- _DIRECTIONS_
Below is a block of records. Copy every line in it that contains the word "более".
──────── MATERIAL FOR THE TASK
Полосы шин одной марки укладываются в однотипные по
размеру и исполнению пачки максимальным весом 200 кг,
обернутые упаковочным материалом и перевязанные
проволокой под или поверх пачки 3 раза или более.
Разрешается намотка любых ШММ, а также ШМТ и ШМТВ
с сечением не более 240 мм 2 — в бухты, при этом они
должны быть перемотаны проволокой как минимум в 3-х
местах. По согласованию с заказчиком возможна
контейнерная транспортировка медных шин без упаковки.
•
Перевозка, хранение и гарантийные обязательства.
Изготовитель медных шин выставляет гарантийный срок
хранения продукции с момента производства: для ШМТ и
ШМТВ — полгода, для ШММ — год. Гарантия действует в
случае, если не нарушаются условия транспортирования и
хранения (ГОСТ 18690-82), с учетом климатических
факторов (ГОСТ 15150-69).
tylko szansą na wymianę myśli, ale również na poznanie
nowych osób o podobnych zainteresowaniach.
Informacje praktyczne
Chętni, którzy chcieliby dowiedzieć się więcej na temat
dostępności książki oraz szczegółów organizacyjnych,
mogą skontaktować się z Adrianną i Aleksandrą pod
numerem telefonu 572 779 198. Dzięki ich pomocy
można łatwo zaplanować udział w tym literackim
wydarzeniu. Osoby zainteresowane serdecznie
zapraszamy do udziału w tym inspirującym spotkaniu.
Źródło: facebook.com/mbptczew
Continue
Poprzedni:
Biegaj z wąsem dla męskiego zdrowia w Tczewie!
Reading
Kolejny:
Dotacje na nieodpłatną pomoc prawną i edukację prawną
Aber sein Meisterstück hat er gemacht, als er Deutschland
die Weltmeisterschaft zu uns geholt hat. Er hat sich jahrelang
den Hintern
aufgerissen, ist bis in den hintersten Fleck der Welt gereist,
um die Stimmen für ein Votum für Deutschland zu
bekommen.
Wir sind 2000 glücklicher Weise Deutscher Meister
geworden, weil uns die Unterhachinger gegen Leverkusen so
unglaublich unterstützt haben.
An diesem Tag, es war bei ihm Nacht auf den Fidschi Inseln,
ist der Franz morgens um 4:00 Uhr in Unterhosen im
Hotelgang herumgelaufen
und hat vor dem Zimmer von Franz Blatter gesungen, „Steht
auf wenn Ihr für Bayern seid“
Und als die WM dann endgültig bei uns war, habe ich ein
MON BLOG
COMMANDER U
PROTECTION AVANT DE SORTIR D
────────────────
- _ANSWER TO THIS EXERCISE_
проволокой под или поверх пачки 3 раза или более.
с сечением не более 240 мм 2 — в бухты, при этом они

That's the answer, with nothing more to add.